Records for this task
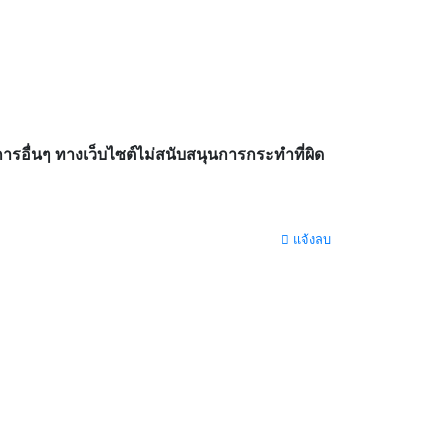
อื่นๆ ทางเว็บไซต์ไม่สนับสนุนการกระทำที่ผิด
แจ้งลบ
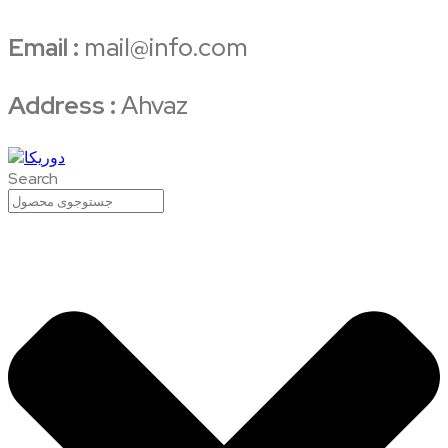
Email :
mail@info.com
Address :
Ahvaz
Search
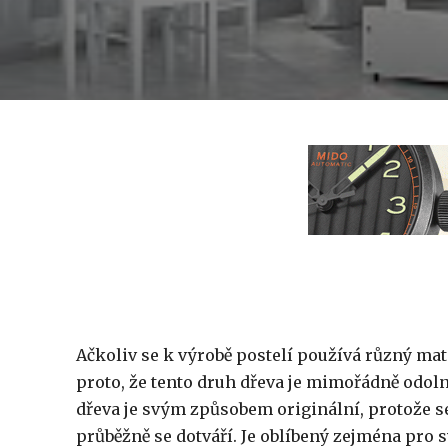
Ačkoliv se k výrobě postelí používá různý mat
proto, že tento druh dřeva je mimořádně odoln
dřeva je svým způsobem originální, protože se 
průběžně se dotváří. Je oblíbený zejména pro s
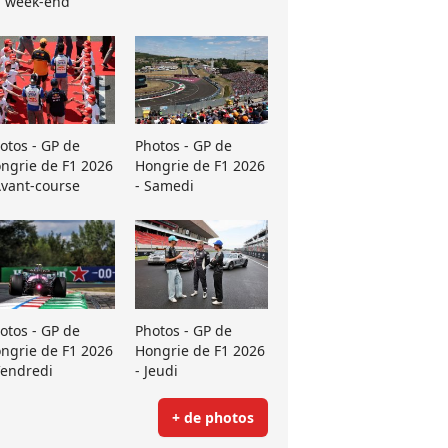
 week-end
otos - GP de
Photos - GP de
ngrie de F1 2026
Hongrie de F1 2026
Avant-course
- Samedi
otos - GP de
Photos - GP de
ngrie de F1 2026
Hongrie de F1 2026
Vendredi
- Jeudi
+ de photos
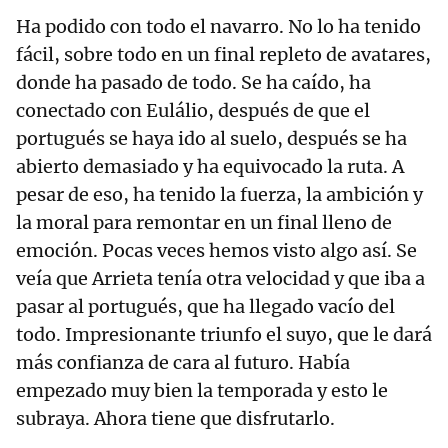
Ha podido con todo el navarro. No lo ha tenido
fácil, sobre todo en un final repleto de avatares,
donde ha pasado de todo. Se ha caído, ha
conectado con Eulálio, después de que el
portugués se haya ido al suelo, después se ha
abierto demasiado y ha equivocado la ruta. A
pesar de eso, ha tenido la fuerza, la ambición y
la moral para remontar en un final lleno de
emoción. Pocas veces hemos visto algo así. Se
veía que Arrieta tenía otra velocidad y que iba a
pasar al portugués, que ha llegado vacío del
todo. Impresionante triunfo el suyo, que le dará
más confianza de cara al futuro. Había
empezado muy bien la temporada y esto le
subraya. Ahora tiene que disfrutarlo.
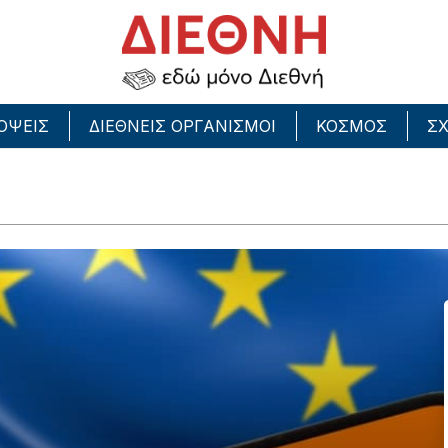
ΟΨΕΙΣ
ΔΙΕΘΝΕΙΣ ΟΡΓΑΝΙΣΜΟΙ
ΚΟΣΜΟΣ
ΣΧ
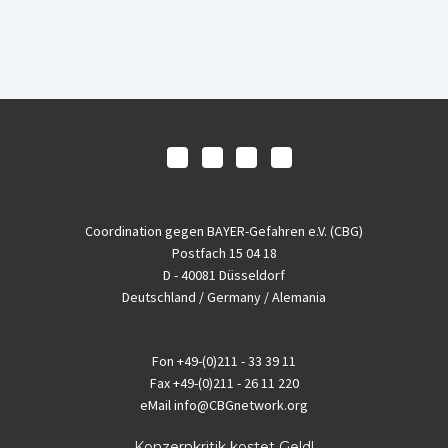
Coordination gegen BAYER-Gefahren e.V. (CBG)
Postfach 15 04 18
D - 40081 Düsseldorf
Deutschland / Germany / Alemania
Fon
+49-(0)211 - 33 39 11
Fax
+49-(0)211 - 26 11 220
eMail
info@CBGnetwork.org
Konzernkritik kostet Geld!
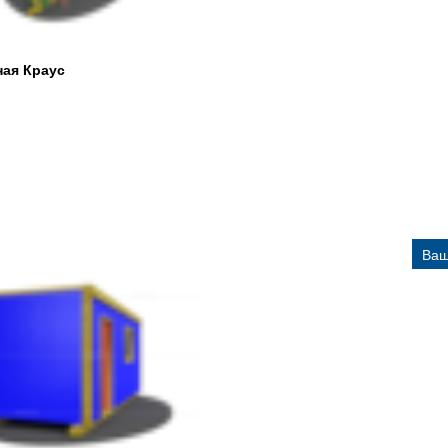
ная Краус
Ваш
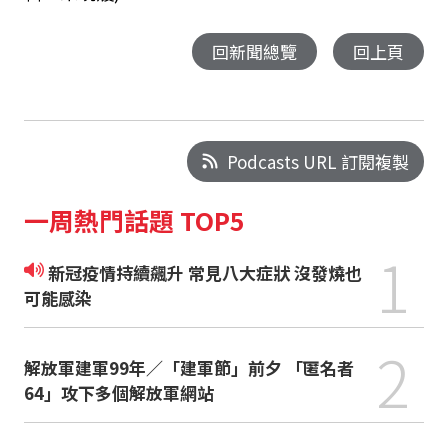
回新聞總覽
回上頁
Podcasts URL 訂閱複製
一周熱門話題 TOP5
1
新冠疫情持續飆升 常見八大症狀 沒發燒也
可能感染
2
解放軍建軍99年／「建軍節」前夕 「匿名者
64」攻下多個解放軍網站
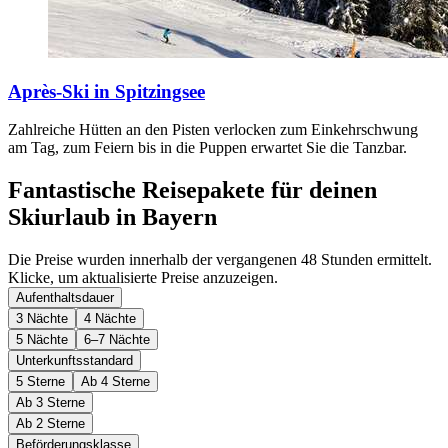
Après-Ski in Spitzingsee
Zahlreiche Hütten an den Pisten verlocken zum Einkehrschwung
am Tag, zum Feiern bis in die Puppen erwartet Sie die Tanzbar.
Fantastische Reisepakete für deinen
Skiurlaub in Bayern
Die Preise wurden innerhalb der vergangenen 48 Stunden ermittelt.
Klicke, um aktualisierte Preise anzuzeigen.
Aufenthaltsdauer
3 Nächte
4 Nächte
5 Nächte
6–7 Nächte
Unterkunftsstandard
5 Sterne
Ab 4 Sterne
Ab 3 Sterne
Ab 2 Sterne
Beförderungsklasse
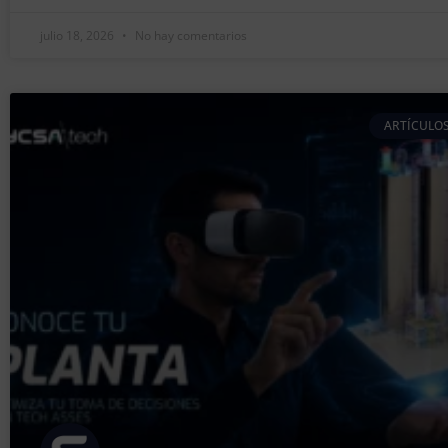
julio 18, 2026
No hay comentarios
ARTÍCULOS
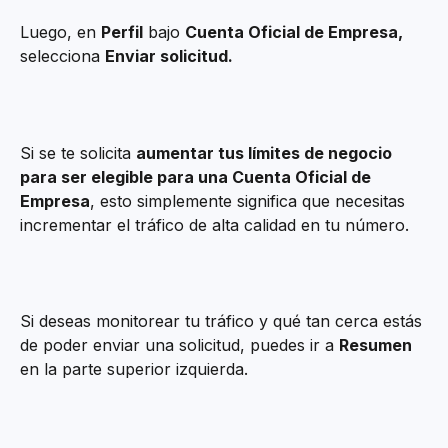
Luego, en 
Perfil
 bajo 
Cuenta Oficial de Empresa,
selecciona 
Enviar solicitud.
Si se te solicita 
aumentar tus límites de negocio 
para ser elegible para una Cuenta Oficial de 
Empresa
, esto simplemente significa que necesitas 
incrementar el tráfico de alta calidad en tu número.
Si deseas monitorear tu tráfico y qué tan cerca estás 
de poder enviar una solicitud, puedes ir a 
Resumen
en la parte superior izquierda.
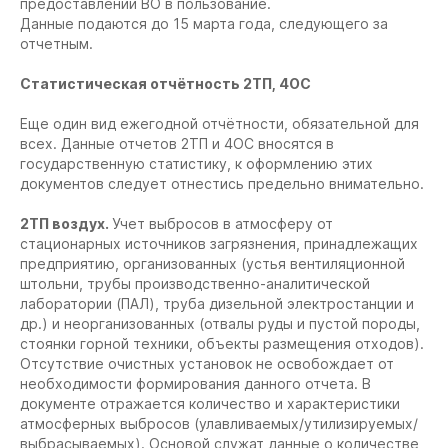
предоставлении ВО в пользование.
Данные подаются до 15 марта года, следующего за
отчетным.
Статистическая отчётность 2ТП, 4ОС
Еще один вид ежегодной отчётности, обязательной для
всех. Данные отчетов 2ТП и 4ОС вносятся в
государственную статистику, к оформлению этих
документов следует отнестись предельно внимательно.
2ТП воздух.
Учет выбросов в атмосферу от
стационарных источников загрязнения, принадлежащих
предприятию, организованных (устья вентиляционной
штольни, трубы производственно-аналитической
лаборатории (ПАЛ), труба дизельной электростанции и
др.) и неорганизованных (отвалы руды и пустой породы,
стоянки горной техники, объекты размещения отходов).
Отсутствие очистных установок не освобождает от
необходимости формирования данного отчета. В
документе отражается количество и характеристики
атмосферных выбросов (улавливаемых/утилизируемых/
выбрасываемых). Основой служат данные о количестве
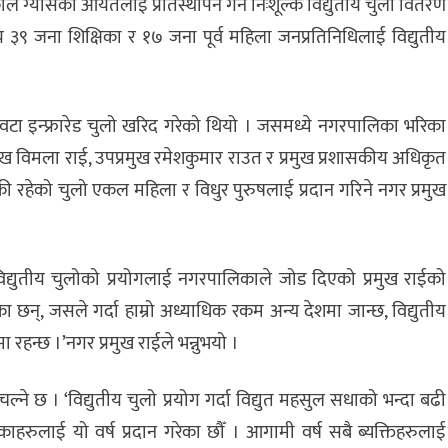
 ग्यासको आयतलाई प्रतिस्थापन गर्न निःशूल्क विद्युतीय चुलो वितरण
३९ जना शिक्षिका र १७ जना पूर्व महिला जनप्रतिनिधिलाई विद्युतीय
टा इन्फ्रारेड चुलो खरिद गरेको थियो । जसमध्ये नगरपालिका भरिका
मुख विमला राई, उपप्रमुख रमेशकुमार राउत र प्रमुख प्रशासकीय अधिकृत
ाकी रहेको चुलो एकल महिला र विधुर पुरुषलाई प्रदान गरिने नगर प्रमुख
द्युतीय चुलोको प्रयोगलाई नगरपालिकाले जोड दिएको प्रमुख राईको
 छन्, जसले गर्दा हाम्रो अध्याधिक रकम अन्य देशमा जान्छ, विद्युतीय
मा रहन्छ ।’नगर प्रमुख राईले भन्नुभयो ।
ल्ने छ । ‘विद्युतीय चुलो प्रयोग गर्दा विद्युत महसुल सधाको भन्दा बढी
हेकाहरुलाई यो वर्ष प्रदान गरेका छौँ । आगामी वर्ष सबै ब्यक्तिहरुलाई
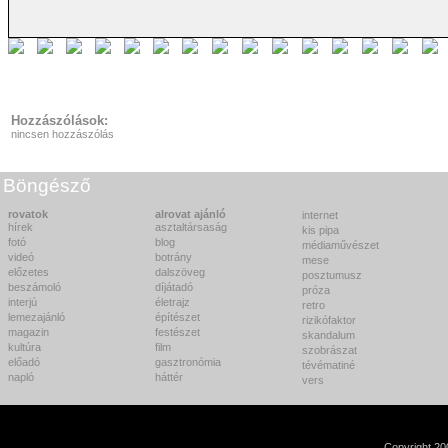
Hozzászólások:
nincsen hozzászólás
Böngésző
rovatok
alrovat ajánló
internet
hírek
asztaltársaság
kis pipa
fotó
blog
médiaművészet
videó
botrány
mese
előzetes
dalszöveg
posztumusz
beszámoló
díjátadó
próza
interjú
életrajz
retro
lemezajánló
építészet
rizikófaktor
magazin
festészet
skandalum
kultúra
film
szobrászat
előadó
gasztronómia
tévématiné
napló
háttér
vers
Copyright 2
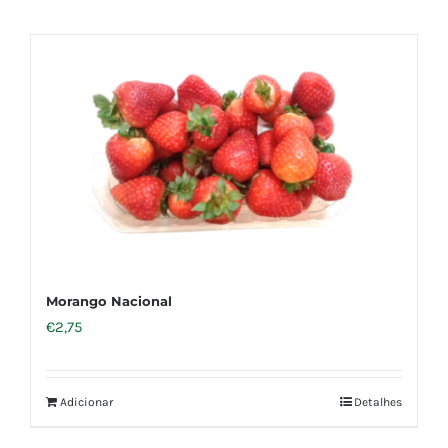
Morango Nacional
€
2,75
Adicionar
Detalhes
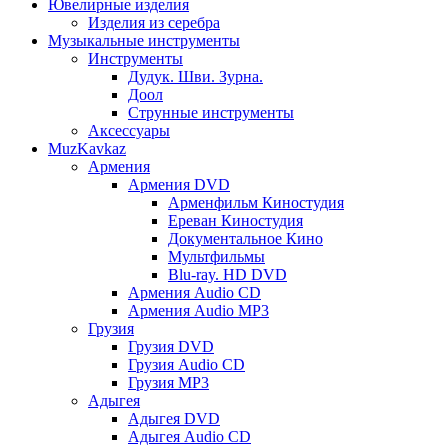
Ювелирные изделия
Изделия из серебра
Музыкальные инструменты
Инструменты
Дудук. Шви. Зурна.
Доол
Струнные инструменты
Аксессуары
MuzKavkaz
Армения
Армения DVD
Арменфильм Киностудия
Ереван Киностудия
Документальное Кино
Мультфильмы
Blu-ray. HD DVD
Армения Audio CD
Армения Audio MP3
Грузия
Грузия DVD
Грузия Audio CD
Грузия MP3
Адыгея
Адыгея DVD
Адыгея Audio CD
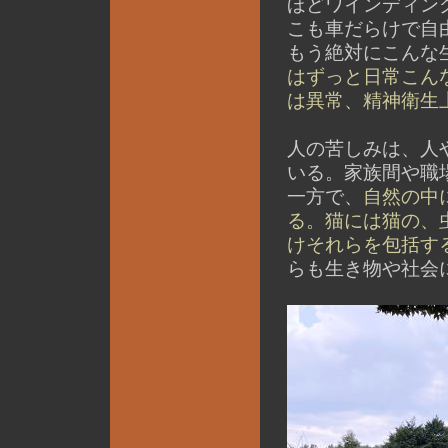
ほどワインディン
こも車だらけで自由
もう絶対にこんな
はずっと日常こん
は異常、精神衛生
人の苦しみは、人
いる。家族間や職
一方で、
自然の中
る。猫には猫の、
けそれらを包括す
らも生き物や社会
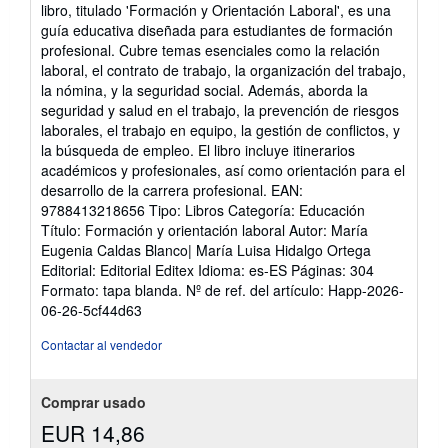
5
libro, titulado 'Formación y Orientación Laboral', es una
de
guía educativa diseñada para estudiantes de formación
5
profesional. Cubre temas esenciales como la relación
estrellas
laboral, el contrato de trabajo, la organización del trabajo,
la nómina, y la seguridad social. Además, aborda la
seguridad y salud en el trabajo, la prevención de riesgos
laborales, el trabajo en equipo, la gestión de conflictos, y
la búsqueda de empleo. El libro incluye itinerarios
académicos y profesionales, así como orientación para el
desarrollo de la carrera profesional. EAN:
9788413218656 Tipo: Libros Categoría: Educación
Título: Formación y orientación laboral Autor: María
Eugenia Caldas Blanco| María Luisa Hidalgo Ortega
Editorial: Editorial Editex Idioma: es-ES Páginas: 304
Formato: tapa blanda.
Nº de ref. del artículo: Happ-2026-
06-26-5cf44d63
Contactar al vendedor
Comprar usado
EUR 14,86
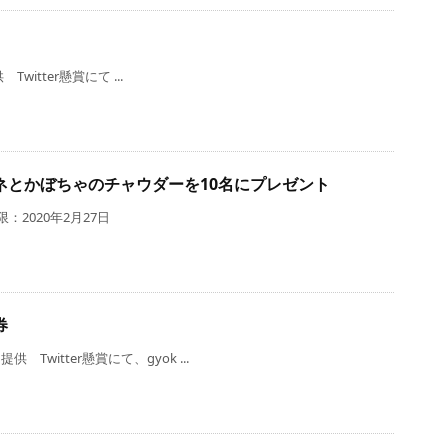
Twitter懸賞にて ...
ネとかぼちゃのチャウダーを10名にプレゼント
：2020年2月27日
券
itter懸賞にて、gyok ...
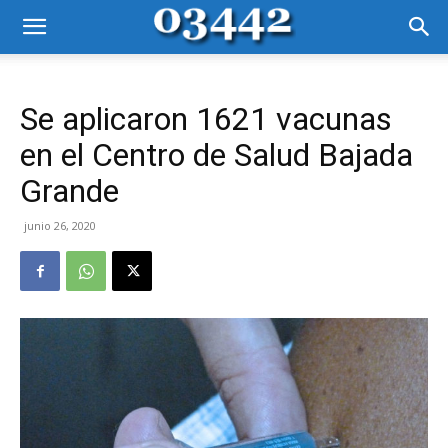
Se aplicaron 1621 vacunas
en el Centro de Salud Bajada
Grande
junio 26, 2020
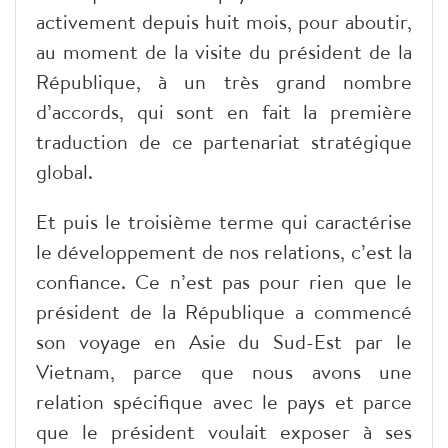
activement depuis huit mois, pour aboutir,
au moment de la visite du président de la
République, à un très grand nombre
d’accords, qui sont en fait la première
traduction de ce partenariat stratégique
global.
Et puis le troisième terme qui caractérise
le développement de nos relations, c’est la
confiance. Ce n’est pas pour rien que le
président de la République a commencé
son voyage en Asie du Sud-Est par le
Vietnam, parce que nous avons une
relation spécifique avec le pays et parce
que le président voulait exposer à ses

The problem
Could you return the lines in the entries above that contain "trabajo"?

Solution below
laboral, el contrato de trabajo, la organización del trabajo,
seguridad y salud en el trabajo, la prevención de riesgos
laborales, el trabajo en equipo, la gestión de conflictos, y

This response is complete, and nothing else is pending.